CdB : Est-il possible de dire que l’identité grecque s’est fondée sur une langue et une religion, ainsi que sur l’opposition à la Turquie ?
C.K. : Elle est assurément fondée sur la langue et la religion, mais également sur le mythe des origines, avec l’idée d’une continuité historique depuis la Grèce antique - ce qui est du reste un élément commun à tous les nationalismes européens du XIXe siècle. Mais chaque nation a un ennemi préféré. Les Français et les Allemands, les Turcs et les Grecs, les Roumains et les Bulgares... Pour les Grecs, la révolution s’est faite contre l’Empire ottoman, voire contre les Turcs, un terme déjà utilisé à l’époque. Par la suite, toute l’histoire grecque jusqu’à 1923 est celle d’un conflit avec les Turcs, et cette histoire se poursuit après la Seconde Guerre mondiale, avec le conflit de Chypre ou même, aujourd’hui, les antagonismes en Mer Egée. Pourtant, à certaines périodes de l’histoire, les Bulgares étaient des ennemis bien plus redoutables que les Turcs ! Aujourd’hui, nous les avons oubliés....
CdB : Pourquoi ?
C.K. : Cela dépend de l’actualité, des relations internationales de chaque époque. Il existe des ennemis conjoncturels. C’est le présent qui définit qui est l’ennemi.

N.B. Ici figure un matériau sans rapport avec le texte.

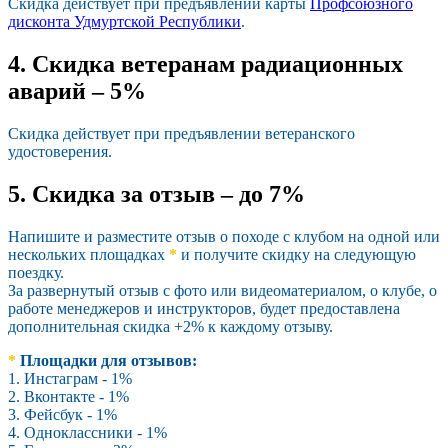
Скидка действует при предъявлении карты
Профсоюзного
дисконта Удмуртской Республики
.
4. Скидка ветеранам радиационных
аварий – 5%
Скидка действует при предъявлении ветеранского
удостоверения.
5. Скидка за отзыв – до 7%
Напишите и разместите отзыв о походе с клубом на одной или
нескольких площадках
*
и получите скидку на следующую
поездку.
За развернутый отзыв с фото или видеоматериалом, о клубе, о
работе менеджеров и инструкторов, будет предоставлена
дополнительная скидка +2% к каждому отзыву.
*
Площадки для отзывов:
1. Инстаграм - 1%
2. Вконтакте - 1%
3. Фейсбук - 1%
4. Одноклассники - 1%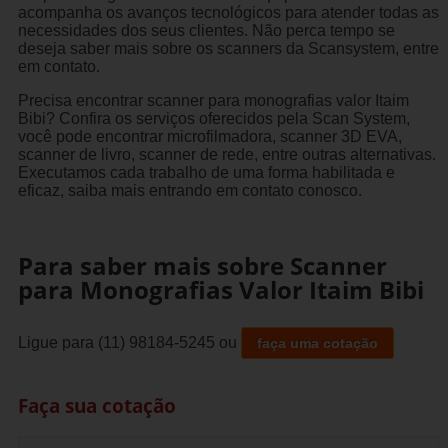
acompanha os avanços tecnológicos para atender todas as
necessidades dos seus clientes. Não perca tempo se
deseja saber mais sobre os scanners da Scansystem, entre
em contato.
Precisa encontrar scanner para monografias valor Itaim
Bibi? Confira os serviços oferecidos pela Scan System,
você pode encontrar microfilmadora, scanner 3D EVA,
scanner de livro, scanner de rede, entre outras alternativas.
Executamos cada trabalho de uma forma habilitada e
eficaz, saiba mais entrando em contato conosco.
Para saber mais sobre Scanner
para Monografias Valor Itaim Bibi
Ligue para
(11) 98184-5245
ou
faça uma cotação
Faça sua cotação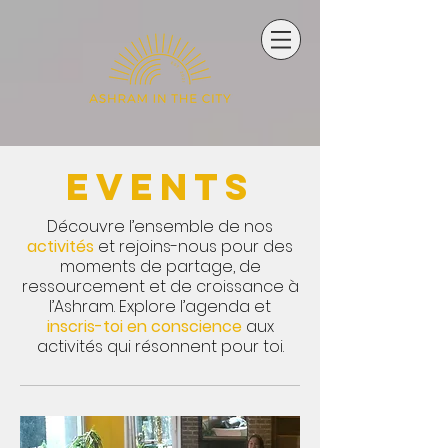
Events
Découvre l’ensemble de nos
activités
et rejoins-nous pour des
moments de partage, de
ressourcement et de croissance à
l’Ashram.
Explore l’agenda et
inscris-toi en conscience
aux
activités qui résonnent pour toi.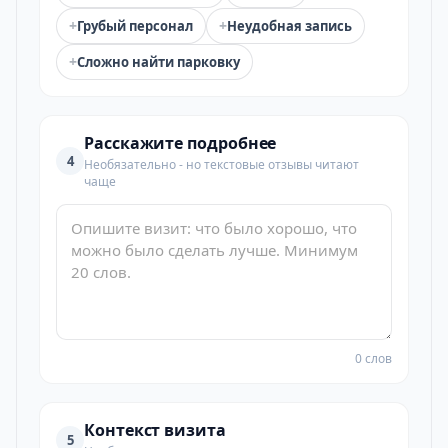
+
+
Грубый персонал
Неудобная запись
+
Сложно найти парковку
Расскажите подробнее
4
Необязательно - но текстовые отзывы читают
чаще
0 слов
Контекст визита
5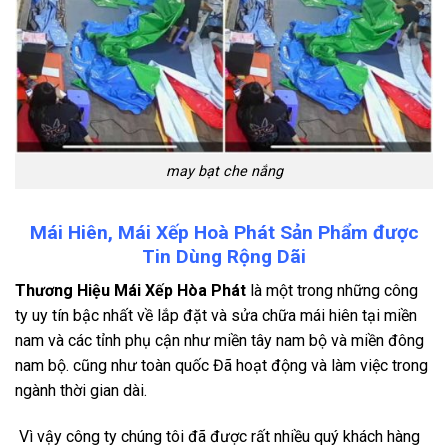
may bạt che nắng
Mái Hiên, Mái Xếp Hoà Phát Sản Phẩm được
Tin Dùng Rộng Dãi
Thương Hiệu Mái Xếp Hòa Phát
là một trong những công
ty uy tín bậc nhất về lắp đặt và sửa chữa mái hiên tại miền
nam và các tỉnh phụ cận như miền tây nam bộ và miền đông
nam bộ. cũng như toàn quốc Đã hoạt động và làm việc trong
ngành thời gian dài.
Vì vậy công ty chúng tôi đã được rất nhiều quý khách hàng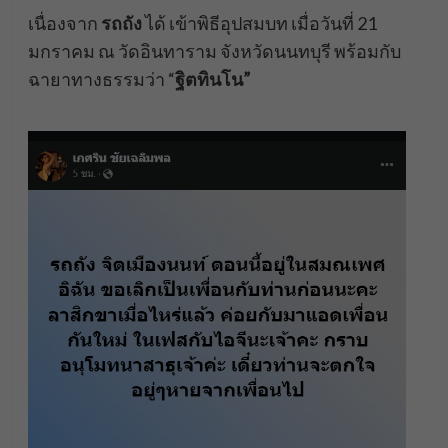
เนื่องจาก
รถถัง
ได้ เข้าพิธีอุปสมบท เมื่อวันที่ 21
มกราคม ณ วัดอินทาราม จังหวัดนนทบุรี พร้อมกับ
ฉายาทางธรรมว่า “
ฐิตทินโน”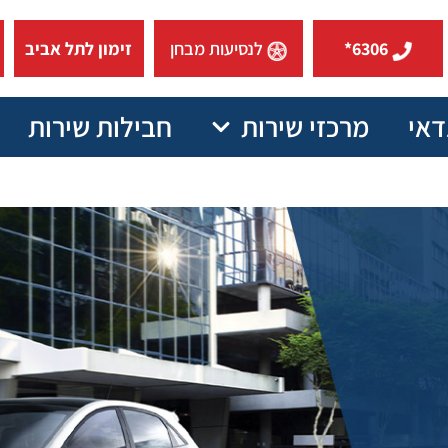
6306*
לנסיעות מבחן
זימון לתל אביב
דאי
מרכזי שירות
חבילות שירות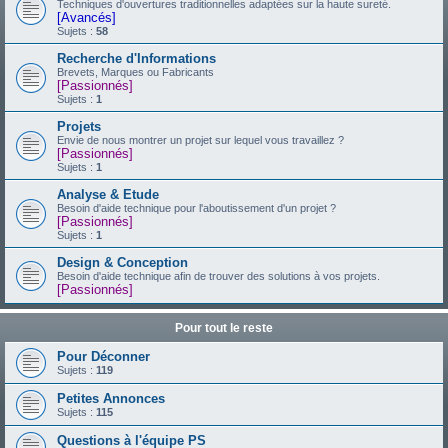
Techniques d'ouvertures traditionnelles adaptées sur la haute sureté.
[Avancés]
Sujets :
58
Recherche d'Informations
Brevets, Marques ou Fabricants
[Passionnés]
Sujets :
1
Projets
Envie de nous montrer un projet sur lequel vous travaillez ?
[Passionnés]
Sujets :
1
Analyse & Etude
Besoin d'aide technique pour l'aboutissement d'un projet ?
[Passionnés]
Sujets :
1
Design & Conception
Besoin d'aide technique afin de trouver des solutions à vos projets.
[Passionnés]
Pour tout le reste
Pour Déconner
Sujets :
119
Petites Annonces
Sujets :
115
Questions à l'équipe PS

CdB : La Turquie serait-elle néanmoins « l’ennemi héréditaire » de la Grèce ? Un « frère ennemi » ? Un « voisin encombrant » ?
C.K. : La Turquie est perçue comme un « ennemi héréditaire », mais en réalité, la Turquie est un voisin et les deux peuples entretiennent des relations amicales et des solidarités. Au quotidien, nous ne percevons pas les Turcs comme des « autres ». Nous sommes proches les uns des autres. Le terme de « frère ennemi » est peut-être plus exact. D’ailleurs, nous partageons beaucoup de choses, comme la cuisine ou la musique. Au niveau culturel, nous partageons un passé et un présent communs. Au niveau politique, des affrontements peuvent, certes, arriver entre voisins, mais ils dépendent surtout du régime politique qui prévaut chez le voisin - et ceci marche bien sûr dans les deux sens.